Washington County is one of five southwestern Pennsylvania counties to receive a large portion of a state fund set aside by Marcellus Shale drilling fees to promote local conservation efforts.
“These grants will help fund the important work of county conservation districts,” state Sen. Tim Solobay, D-Canonsburg, said. “Learning better ways to use and save resources while teaching stewardship to citizens is an important part of our effort to preserve and improve the environment of the region.”
The grants will be dispersed from the Unconventional Gas Well Fund, created under Act 13 of 2012 to help all county conservation districts continue their services, with a special emphasis on those that host Marcellus Shale gas wells.
Conservation districts statewide will equally share $1.5 million through block grants, while another $1.5 million is distributed through a formula that considers the number of gas wells in a region.
The Washington County Conservation District will receive a total of $83,758, the third highest amount in the state.

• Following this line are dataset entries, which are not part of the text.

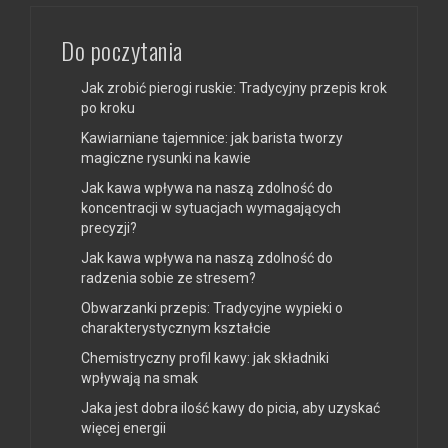
Do poczytania
Jak zrobić pierogi ruskie: Tradycyjny przepis krok
po kroku
Kawiarniane tajemnice: jak barista tworzy
magiczne rysunki na kawie
Jak kawa wpływa na naszą zdolność do
koncentracji w sytuacjach wymagających
precyzji?
Jak kawa wpływa na naszą zdolność do
radzenia sobie ze stresem?
Obwarzanki przepis: Tradycyjne wypieki o
charakterystycznym kształcie
Chemistryczny profil kawy: jak składniki
wpływają na smak
Jaka jest dobra ilość kawy do picia, aby uzyskać
więcej energii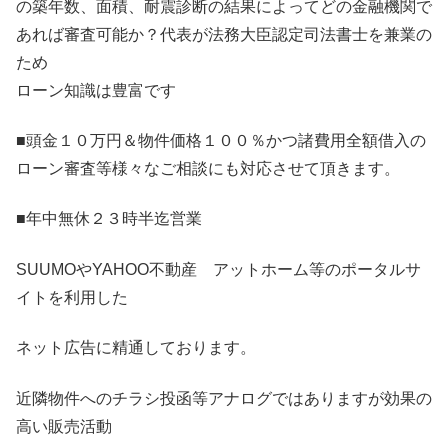
の築年数、面積、耐震診断の結果によってどの金融機関で
あれば審査可能か？代表が法務大臣認定司法書士を兼業の
ため
ローン知識は豊富です
■頭金１０万円＆物件価格１００％かつ諸費用全額借入の
ローン審査等様々なご相談にも対応させて頂きます。
■年中無休２３時半迄営業
SUUMOやYAHOO不動産 アットホーム等のポータルサ
イトを利用した
ネット広告に精通しております。
近隣物件へのチラシ投函等アナログではありますが効果の
高い販売活動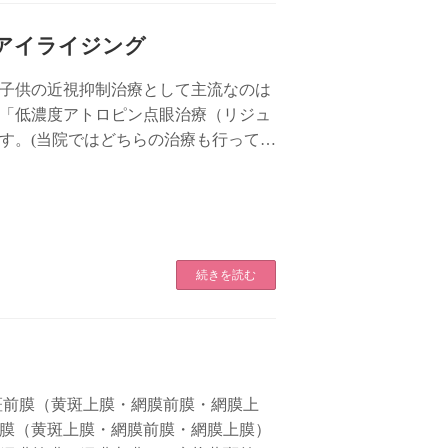
アイライジング
内で子供の近視抑制治療として主流なのは
「低濃度アトロピン点眼治療（リジュ
す。(当院ではどちらの治療も行ってい
て […]
続きを読む
斑前膜（黄斑上膜・網膜前膜・網膜上
膜（黄斑上膜・網膜前膜・網膜上膜）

Greene County will receive $69,871.
Pennsylvania’s conservation districts were created in 1945 to work across various departments in state government as well as with private businesses, farmers and educators to encourage resource-friendly planning and to educate the community on the best ways to preserve natural resources.
Act 13 created the first dedicated funding source for conservation districts.
Westmoreland County will receive $50,341 from the fund, while Allegheny and Beaver counties will each receive just over $34,000.
The total for all five counties is $272,311.